Scotland, UK – Greenpeace International activists made the latest attempt to prevent an oil rig operated by BP from reaching a major new drilling site in the North Sea, today.
Early this morning, an experienced Greenpeace International swimmer from the Greenpeace ship, the Arctic Sunrise, swam in the cold waters of the North Sea, putting herself between the drill site and the 27,000-tonne rig, trying to prevent it from anchoring.
Despite being informed of the swimmer’s presence in the water, the rig continued on its course coming within one nautical mile of the swimmer, at which point the swimmer was taken out of the water and brought back to safety.
The Arctic Sunrise remains in the vicinity of the rig, which has reached its destination, bearing witness to BP’s plans to drill for more oil amidst a climate emergency.

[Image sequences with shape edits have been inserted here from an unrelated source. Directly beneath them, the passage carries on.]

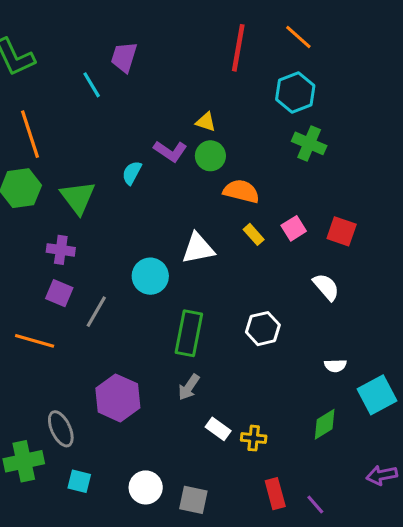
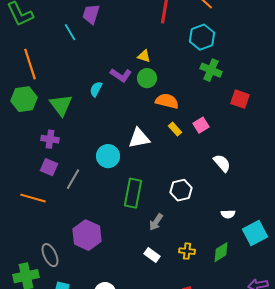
red square: (342, 231) -> (240, 99), moved
gray arrow: (189, 387) -> (156, 222), moved
yellow cross: (254, 438) -> (187, 251), moved

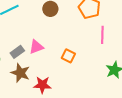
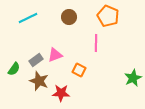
pink line: (102, 35) -> (96, 43), moved
orange square: (68, 56) -> (79, 70), moved

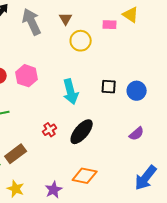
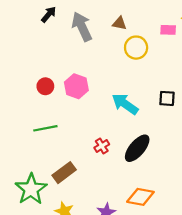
brown triangle: (66, 19) -> (119, 23), turned -48
cyan arrow: (71, 92) -> (125, 104), turned 140

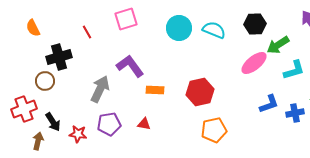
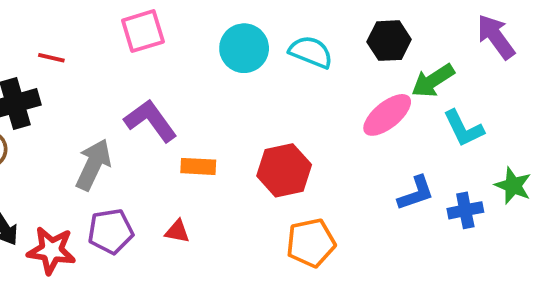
red line: (87, 32) -> (51, 58), moved, turned -48
cyan L-shape: (294, 70) -> (463, 128), turned 80
red star: (78, 134) -> (51, 250), size x1.4

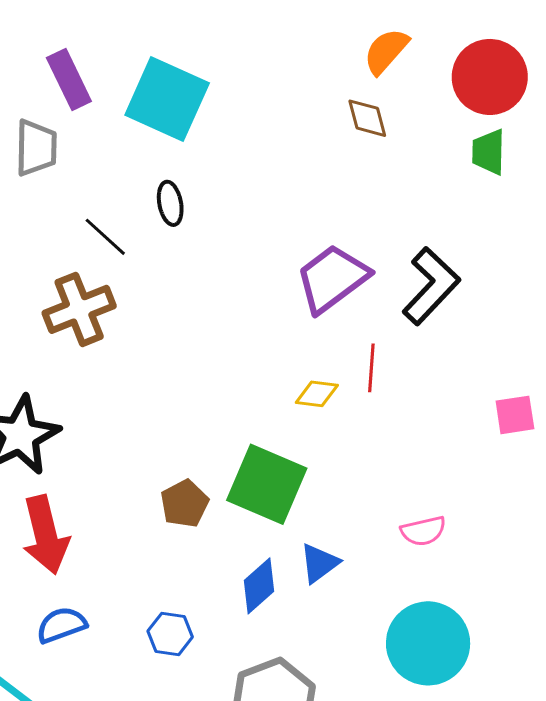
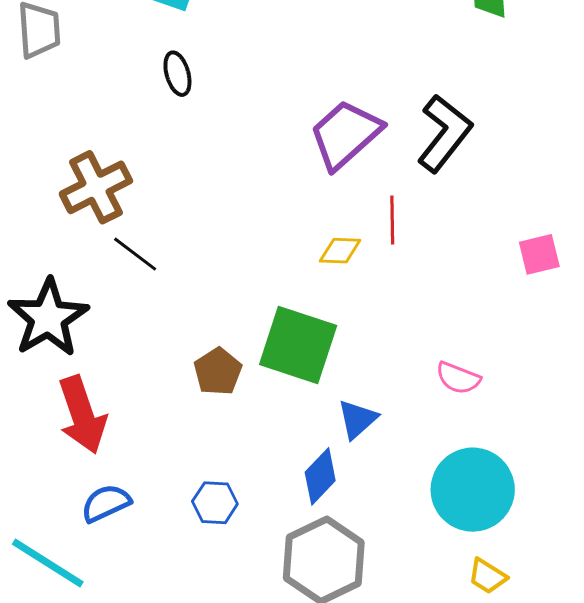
black line: (105, 237) -> (135, 254), moved
pink semicircle: (423, 531) -> (458, 378), turned 39
blue diamond: (259, 586) -> (320, 476), moved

The Greenpeace action is unfolding against a backdrop of severe weather events all around the world. Over the last few days alone, Greenland’s ice sheet lost 2 billion tonnes of ice in just a single day, India was hit by a 50C heatwave, and hundreds of homes were evacuated following severe flooding in the North East of England.
The rig was due to set off from Cromarty, Scotland, 11 days ago, but it was first occupied and stopped by Greenpeace UK climbers and then prevented from reaching the drill site by the Arctic Sunrise.

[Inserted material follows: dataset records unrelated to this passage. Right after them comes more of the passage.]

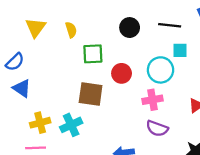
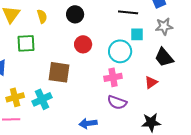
black circle: (130, 28) -> (75, 14), moved
green square: (93, 54) -> (26, 43), moved
red circle: (122, 73) -> (83, 44), moved

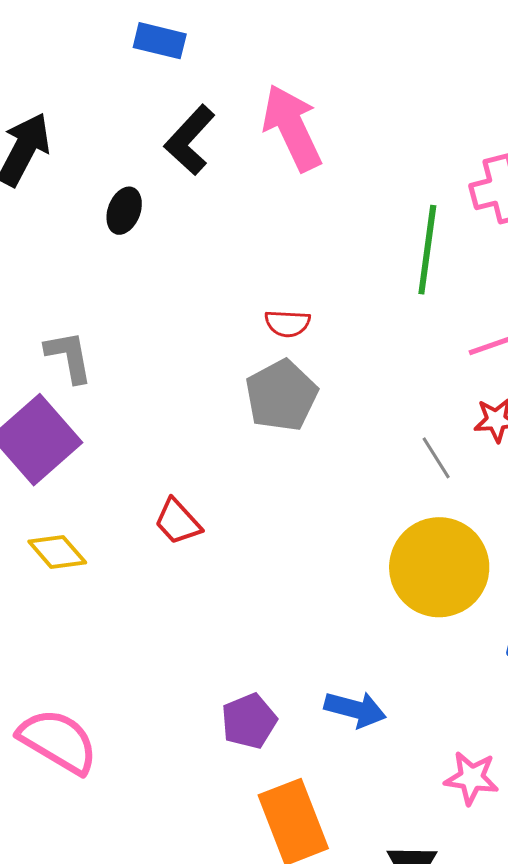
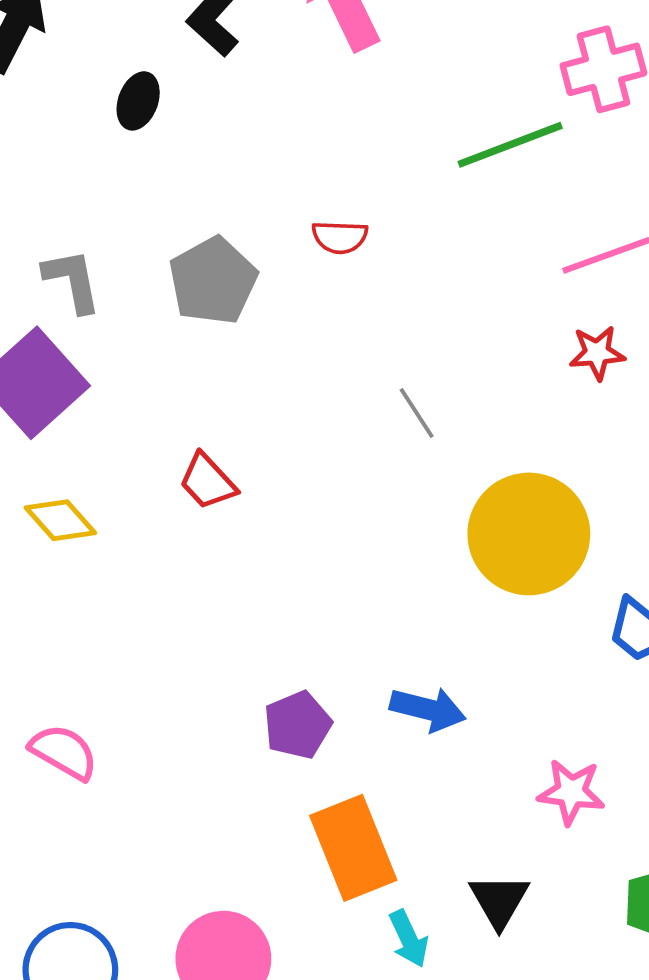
green line: (427, 250) -> (510, 145), turned 62
gray pentagon: (281, 396) -> (213, 281), moved
gray line: (436, 458) -> (417, 413), moved
pink semicircle: (58, 741) -> (64, 752), size x0.7

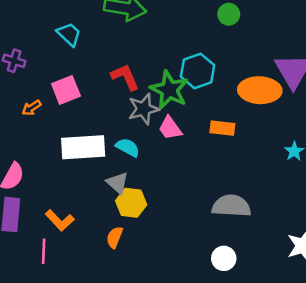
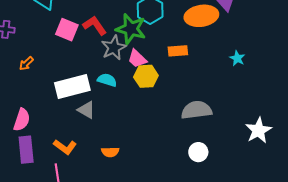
pink square: (66, 90) -> (67, 30), moved, turned -35
gray triangle: (117, 183) -> (86, 110), moved
yellow hexagon: (131, 203) -> (146, 76), moved
orange semicircle: (115, 237) -> (110, 152), turned -102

Greenpeace is demanding that BP immediately end drilling new wells and switch to investing only in renewable energy. If BP does not do that, Greenpeace say, it should wind down its operations, return cash to investors and go out of business.

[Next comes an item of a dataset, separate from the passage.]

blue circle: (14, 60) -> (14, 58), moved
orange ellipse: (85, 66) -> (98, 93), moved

Scientists have been clear that we already have more oil and gas than we can safely burn under the Paris climate agreement if we want to limit catastrophic climate change. Yet BP maintains its desire to both explore for more oil and expand its oil and gas production.
“For 11 long days, we have used every possible peaceful means to stop BP drilling for more oil than we can’t afford to burn. Each day we’ve held BP off is a day we’ve prevented them further fueling the climate emergency.
“The impacts of that climate emergency are staring us in the face. From Greenland losing 2 billion tonnes of ice in a single day to the scorching 50C heatwave in India, we’re already living in a world made more dangerous by fossil fuel giants like BP. They may be bent on business as usual but there’s a movement of millions standing by to stop them,” said Sarah North, the Greenpeace International climate campaigner who swam before the rig.